_Exercise_
Would you copy out each line of the records below that includes the word "About"?

_Dataset entries_
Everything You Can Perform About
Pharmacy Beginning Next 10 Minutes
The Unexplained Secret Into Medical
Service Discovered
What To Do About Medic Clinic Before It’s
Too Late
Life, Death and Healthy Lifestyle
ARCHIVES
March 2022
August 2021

_Solution for this problem_
Everything You Can Perform About
What To Do About Medic Clinic Before It’s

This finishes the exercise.